### [ACTION ITEM]
Set down the records exactly as they stand, except for any pictures, which you should omit.

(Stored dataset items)
===
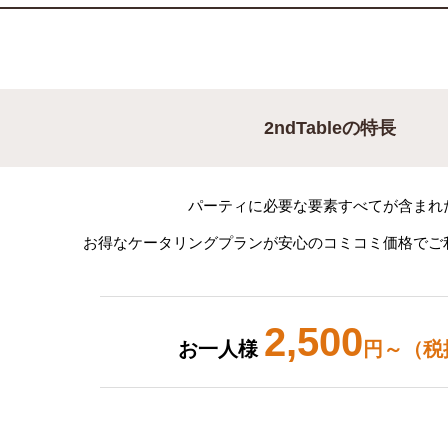
2ndTableの特長
パーティに必要な要素すべてが含まれ
お得なケータリングプランが安心のコミコミ価格でご
2,500
お一人様
円～（税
===
### [SOLUTION]
2ndTableの特長
パーティに必要な要素すべてが含まれ
お得なケータリングプランが安心のコミコミ価格でご
2,500
お一人様
円～（税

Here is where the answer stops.